→ WHAT TO PRODUCE
Reproduce, exactly and in full, only the lines below from the one containing "Edycja dzieł wszystkich (ESGA)" through the one containing "Nowy Doktor Kościoła?".

---------- THE DATA

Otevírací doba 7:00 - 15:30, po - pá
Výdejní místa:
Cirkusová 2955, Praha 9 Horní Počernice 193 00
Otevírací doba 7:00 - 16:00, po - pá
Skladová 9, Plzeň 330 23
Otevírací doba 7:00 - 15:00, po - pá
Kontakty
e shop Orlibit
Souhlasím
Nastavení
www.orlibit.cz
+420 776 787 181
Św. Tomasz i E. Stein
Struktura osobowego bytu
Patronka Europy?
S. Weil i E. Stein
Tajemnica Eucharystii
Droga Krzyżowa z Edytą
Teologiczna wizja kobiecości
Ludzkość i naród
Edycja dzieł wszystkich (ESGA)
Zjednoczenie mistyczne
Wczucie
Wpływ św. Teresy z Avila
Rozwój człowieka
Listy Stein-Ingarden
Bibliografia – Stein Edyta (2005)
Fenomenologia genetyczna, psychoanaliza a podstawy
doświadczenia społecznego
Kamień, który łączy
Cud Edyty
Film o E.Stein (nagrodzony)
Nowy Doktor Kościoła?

--------------------
---------- THE DATA

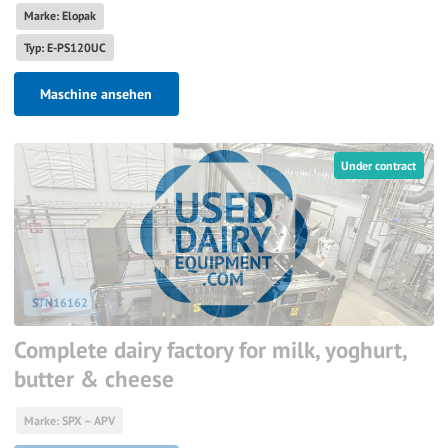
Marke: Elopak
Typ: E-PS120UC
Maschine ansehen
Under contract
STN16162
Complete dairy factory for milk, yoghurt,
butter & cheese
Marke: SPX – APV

--------------------

→ RESPONSE TO THE EXERCISE
Edycja dzieł wszystkich (ESGA)
Zjednoczenie mistyczne
Wczucie
Wpływ św. Teresy z Avila
Rozwój człowieka
Listy Stein-Ingarden
Bibliografia – Stein Edyta (2005)
Fenomenologia genetyczna, psychoanaliza a podstawy
doświadczenia społecznego
Kamień, który łączy
Cud Edyty
Film o E.Stein (nagrodzony)
Nowy Doktor Kościoła?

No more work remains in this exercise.